According to the latest figures from Jones Lang LaSalle, European retail property investment volumes reached €10.3 billion in the first half of 2013, up 40% from €7.3 billion in the same period previous year.
Retail real estate investments totaled €5.1 billion in the second quarter of this year, up from €4.1 billion the previous year, owing to an increase in market stock. lusail city map
"We are witnessing a growing presence in the market of opportunistic investors, as evidenced by KKR's first acquisition," said Jeremy Eddy, JLL's director of European retail capital markets. "Looking at the regional trend, there are a lot of deals in the pipeline in Southern Europe, which will provide much-needed signposts and increased investor confidence, building market momentum as we move forward."
According to JLL, North American investor KKR joined the U.K. retail warehouse market by buying a 40,000-square-foot retail park portfolio from Resolution Property for €130 million in partnership with asset manager Quadrant Estates.
Investor interest is spreading across Europe, with the United Kingdom, France, and Germany in particular reporting "strong" investment activity. According to JLL, active quarters were found in Sweden, Poland, Italy, Portugal, Slovenia, Austria, Russia, and Turkey.

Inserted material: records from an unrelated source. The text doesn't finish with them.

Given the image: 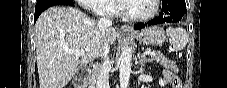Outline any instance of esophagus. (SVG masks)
I'll list each match as a JSON object with an SVG mask.
<instances>
[{"mask_svg": "<svg viewBox=\"0 0 227 88\" xmlns=\"http://www.w3.org/2000/svg\"><path fill=\"white\" fill-rule=\"evenodd\" d=\"M121 30L127 31V32H131L133 29H132V27H131L130 25H128V24H123V25L121 26Z\"/></svg>", "mask_w": 227, "mask_h": 88, "instance_id": "1", "label": "esophagus"}]
</instances>
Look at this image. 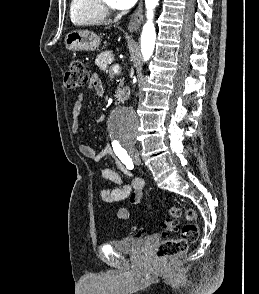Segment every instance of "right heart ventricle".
<instances>
[{"label": "right heart ventricle", "mask_w": 259, "mask_h": 294, "mask_svg": "<svg viewBox=\"0 0 259 294\" xmlns=\"http://www.w3.org/2000/svg\"><path fill=\"white\" fill-rule=\"evenodd\" d=\"M70 18L75 25H97L104 22L106 14L99 0H71Z\"/></svg>", "instance_id": "1"}]
</instances>
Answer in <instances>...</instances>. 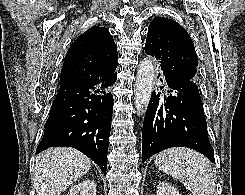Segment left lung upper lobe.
<instances>
[{"instance_id":"1","label":"left lung upper lobe","mask_w":245,"mask_h":195,"mask_svg":"<svg viewBox=\"0 0 245 195\" xmlns=\"http://www.w3.org/2000/svg\"><path fill=\"white\" fill-rule=\"evenodd\" d=\"M144 49L146 54L156 57L162 72L170 78L198 83L195 78L198 59L194 44L187 31L174 20L154 18Z\"/></svg>"}]
</instances>
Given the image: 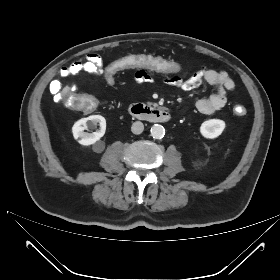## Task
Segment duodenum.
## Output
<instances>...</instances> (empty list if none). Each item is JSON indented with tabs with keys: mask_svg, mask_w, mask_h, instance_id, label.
Here are the masks:
<instances>
[{
	"mask_svg": "<svg viewBox=\"0 0 280 280\" xmlns=\"http://www.w3.org/2000/svg\"><path fill=\"white\" fill-rule=\"evenodd\" d=\"M132 117L153 123H166L171 119V114L167 109L155 108L143 103H134L129 107Z\"/></svg>",
	"mask_w": 280,
	"mask_h": 280,
	"instance_id": "410a0bca",
	"label": "duodenum"
}]
</instances>
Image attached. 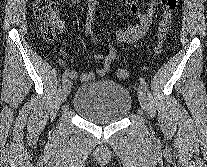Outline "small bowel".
Here are the masks:
<instances>
[{
	"label": "small bowel",
	"mask_w": 207,
	"mask_h": 167,
	"mask_svg": "<svg viewBox=\"0 0 207 167\" xmlns=\"http://www.w3.org/2000/svg\"><path fill=\"white\" fill-rule=\"evenodd\" d=\"M126 1L129 4L131 13L134 15L136 19V24L132 29L128 31L118 30L116 32V37L120 41H124L129 44H132L136 42L142 35H144L148 31L152 22V18L155 12V6L158 0H148L147 9L144 12L139 11L134 0H126ZM95 9H96V2L93 1L89 5L86 24H85V31L91 38H94V34L92 31V23L94 19ZM58 29L60 31H63L64 29V24L61 21H58ZM117 54H118V50L115 47L110 46L108 47L106 54L94 55V59L102 61V66L99 69L95 71H89L87 73H79L77 70H71L69 75L72 79H76L82 82L91 81L96 77L104 76L110 71L111 65L113 61L116 59ZM74 60L77 65V60L76 59Z\"/></svg>",
	"instance_id": "obj_1"
}]
</instances>
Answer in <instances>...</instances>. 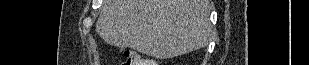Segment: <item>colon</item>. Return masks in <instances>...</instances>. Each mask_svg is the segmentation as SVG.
<instances>
[{"mask_svg": "<svg viewBox=\"0 0 309 65\" xmlns=\"http://www.w3.org/2000/svg\"><path fill=\"white\" fill-rule=\"evenodd\" d=\"M153 61L142 59L136 52L130 51L126 53L122 65H154Z\"/></svg>", "mask_w": 309, "mask_h": 65, "instance_id": "obj_1", "label": "colon"}]
</instances>
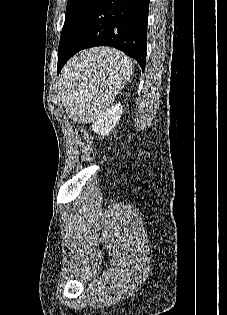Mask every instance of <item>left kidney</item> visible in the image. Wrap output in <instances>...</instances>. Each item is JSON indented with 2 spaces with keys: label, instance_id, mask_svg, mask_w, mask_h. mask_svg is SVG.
<instances>
[{
  "label": "left kidney",
  "instance_id": "obj_1",
  "mask_svg": "<svg viewBox=\"0 0 227 315\" xmlns=\"http://www.w3.org/2000/svg\"><path fill=\"white\" fill-rule=\"evenodd\" d=\"M122 105L120 103L110 107L92 124V130L99 135H107L116 126L122 114Z\"/></svg>",
  "mask_w": 227,
  "mask_h": 315
}]
</instances>
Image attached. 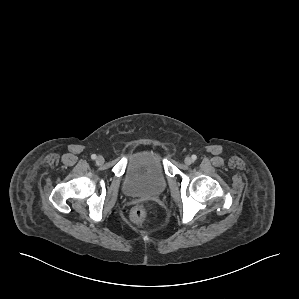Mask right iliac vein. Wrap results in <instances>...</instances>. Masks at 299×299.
<instances>
[{"label": "right iliac vein", "mask_w": 299, "mask_h": 299, "mask_svg": "<svg viewBox=\"0 0 299 299\" xmlns=\"http://www.w3.org/2000/svg\"><path fill=\"white\" fill-rule=\"evenodd\" d=\"M96 162H97V164L101 165L104 163V158L102 156H98L96 158Z\"/></svg>", "instance_id": "63e3f726"}]
</instances>
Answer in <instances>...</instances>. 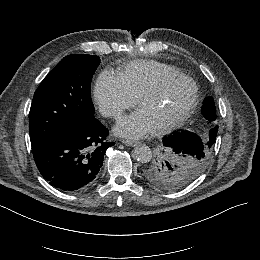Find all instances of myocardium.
I'll return each instance as SVG.
<instances>
[{
	"mask_svg": "<svg viewBox=\"0 0 260 260\" xmlns=\"http://www.w3.org/2000/svg\"><path fill=\"white\" fill-rule=\"evenodd\" d=\"M178 79H184V80L190 81L194 86V90H195L194 95H193L192 99L190 100L189 104L187 105V107L184 109V111L178 117H176L175 119H173L171 121H168V122L155 126L154 129L156 132L161 133V132L173 130V129L179 127L180 125H182L187 120V118L190 116V114L192 113L193 109L195 108V106L197 105V103L200 99V93H199L197 86L187 75H185L183 73H178L175 75L164 76V77L155 79L137 97V105H140L143 102V100H145L146 98L159 92L160 89L164 85H166L172 81L178 80Z\"/></svg>",
	"mask_w": 260,
	"mask_h": 260,
	"instance_id": "f54148a6",
	"label": "myocardium"
}]
</instances>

Investors are diversifying their portfolios and placing a higher value on property fundamentals. The purchase of Silesia City Center in Katowice, Poland, by an international consortium led by Allianz Real Estate for €412 million was one of several big transactions signed during the quarter.

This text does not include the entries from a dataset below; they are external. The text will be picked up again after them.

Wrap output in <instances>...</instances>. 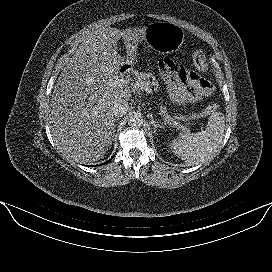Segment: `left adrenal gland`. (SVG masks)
<instances>
[{
	"instance_id": "1",
	"label": "left adrenal gland",
	"mask_w": 272,
	"mask_h": 272,
	"mask_svg": "<svg viewBox=\"0 0 272 272\" xmlns=\"http://www.w3.org/2000/svg\"><path fill=\"white\" fill-rule=\"evenodd\" d=\"M161 124H159V122L157 120H154L153 118L151 119V124L154 126V128H164V126L166 125L165 123L161 122Z\"/></svg>"
}]
</instances>
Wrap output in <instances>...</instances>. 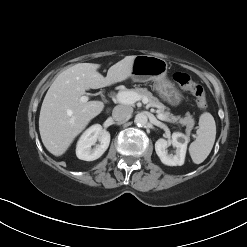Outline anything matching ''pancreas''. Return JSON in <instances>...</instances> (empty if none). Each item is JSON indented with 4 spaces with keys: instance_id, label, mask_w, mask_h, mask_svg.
I'll return each instance as SVG.
<instances>
[{
    "instance_id": "1",
    "label": "pancreas",
    "mask_w": 247,
    "mask_h": 247,
    "mask_svg": "<svg viewBox=\"0 0 247 247\" xmlns=\"http://www.w3.org/2000/svg\"><path fill=\"white\" fill-rule=\"evenodd\" d=\"M126 91H131L141 97H146L148 99V107L157 108L158 113L164 115L166 118L174 122L179 121L180 124L186 126L187 134H190L195 121L189 113H186V116L184 118L173 116L169 111L166 110V107L156 97H154L150 91L147 90V88L137 87L135 89H127Z\"/></svg>"
}]
</instances>
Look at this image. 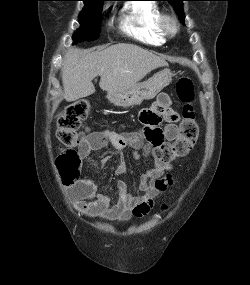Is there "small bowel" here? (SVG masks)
Wrapping results in <instances>:
<instances>
[{
  "label": "small bowel",
  "instance_id": "small-bowel-1",
  "mask_svg": "<svg viewBox=\"0 0 250 285\" xmlns=\"http://www.w3.org/2000/svg\"><path fill=\"white\" fill-rule=\"evenodd\" d=\"M167 106L168 98L162 95L153 107L142 110L140 121L144 127L139 131L117 133L103 130L88 134L79 146L80 155L88 158L92 152L100 150L109 143L120 155L115 173H124L127 164L123 151L127 147L138 149L144 141L150 143L151 147H162L166 141L178 137L179 129L175 124L177 114L169 110ZM162 115L168 121L164 129L159 127ZM108 161L109 157L101 159L98 164L99 168H103ZM172 169L170 162L155 159L153 166L140 177L141 195H132L126 183L119 182L117 184L118 198L115 202L108 195L99 193L97 185L89 179H82L68 185L66 190L68 195L75 200L76 209L81 214L110 221H125L133 216H146L151 212L156 197L173 183L170 174Z\"/></svg>",
  "mask_w": 250,
  "mask_h": 285
}]
</instances>
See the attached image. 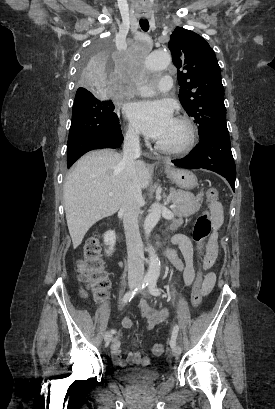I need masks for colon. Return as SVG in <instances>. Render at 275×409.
Instances as JSON below:
<instances>
[{
    "label": "colon",
    "instance_id": "1",
    "mask_svg": "<svg viewBox=\"0 0 275 409\" xmlns=\"http://www.w3.org/2000/svg\"><path fill=\"white\" fill-rule=\"evenodd\" d=\"M218 190L211 188L207 191V199L213 204L218 198ZM211 232V219L209 211H204L196 220L193 230L194 240L197 242V253L199 257L203 256L204 244ZM101 242L98 235L94 234L89 237L83 246V257L78 262L79 281L85 285L80 289V294L86 296L91 293L94 297L100 296L105 292L109 286L110 281L102 269L101 261ZM204 273L202 270L198 271L196 281L194 283L191 303L193 307H198L206 294L204 288ZM153 356L155 358H162L164 355V344L162 342H155L153 344Z\"/></svg>",
    "mask_w": 275,
    "mask_h": 409
}]
</instances>
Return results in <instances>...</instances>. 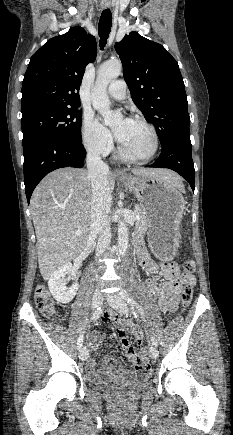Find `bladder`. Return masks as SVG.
Wrapping results in <instances>:
<instances>
[{"label": "bladder", "mask_w": 233, "mask_h": 435, "mask_svg": "<svg viewBox=\"0 0 233 435\" xmlns=\"http://www.w3.org/2000/svg\"><path fill=\"white\" fill-rule=\"evenodd\" d=\"M151 378L150 374L144 375L141 379L136 380L135 382H111L97 386L98 390L101 391H110L114 390L120 386H125L127 388H146L148 386L147 381Z\"/></svg>", "instance_id": "bladder-1"}]
</instances>
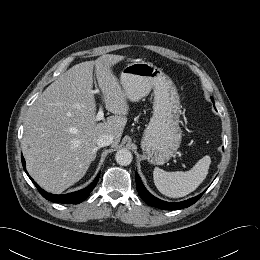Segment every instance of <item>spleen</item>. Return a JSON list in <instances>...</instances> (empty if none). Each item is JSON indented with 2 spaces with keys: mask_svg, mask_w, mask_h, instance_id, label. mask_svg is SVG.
Returning <instances> with one entry per match:
<instances>
[{
  "mask_svg": "<svg viewBox=\"0 0 260 260\" xmlns=\"http://www.w3.org/2000/svg\"><path fill=\"white\" fill-rule=\"evenodd\" d=\"M211 158L206 155L201 158L191 170L166 172L158 167L153 171L154 183L157 189L171 198L184 197L198 188L208 174Z\"/></svg>",
  "mask_w": 260,
  "mask_h": 260,
  "instance_id": "spleen-1",
  "label": "spleen"
}]
</instances>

According to the research organization, joint venture agreements are becoming more common in the retail sector. In general, the firm anticipates more investor interest in the coming months.
"We predict more activity from these investors in the second half of the year as the amount of financing accessible to the property market increases," Mr. Eddy added.
Foreign investors are driving the commercial boom in Europe.
According to the latest data from CBRE Group, the overall value of commercial real estate investment activity in Europe increased by 22% year over year in the second quarter, led by North American and Middle Eastern investors.
During the second quarter, investment activity was €32.6 billion (US$42.4 billion), the highest second-quarter total since 2007.
Foreign buyers accounted for 44 percent of all sales by volume in the first half of 2013, compared to 40 percent in the second half of 2012.
According to CBRE, the source of cross-border investment has switched from within Europe to outside Europe. During the first six months of 2012, non-European investors accounted for 28% of all transactions, compared to 19% in the second half of 2012.
North American buyers, primarily from the United States, upped their investments in the first half of the year. During that time, the group accounted for 13% of the total market and 24% of cross-border transactions. Middle Eastern investors upped their activity as well, accounting for 9% of the overall market and 21% of cross-border transactions in the first half.
Direct institutional investment, headed by sovereign wealth funds, pension funds, and insurance firms, has increased from 9% of the entire market in 2007 to 26% in the first half of 2013.
"Despite the fact that investment market revenue in H1 2007 was nearly twice that recorded in the last six months, institutional groups invested more in absolute terms in H1 2013 than in H1 2007, just prior to the financial crisis," Jonathan Hull, head of EMEA Capital Markets, CBRE, said in the release. "When paired with the increase in institutional lending activity, this demonstrates the significant increase in real estate allocation by institutional investors."
While foreign commercial investment increased, major transactions increased in Europe. 134 commercial investment projects for €100 million (US$130.0 million) or more accounted for 47% of total revenue in the first half, compared to 28% in 2009.
"Buyers from outside the region have traditionally been interested on larger-than-average assets, and H1 2013 was no exception," Mr. Hull said.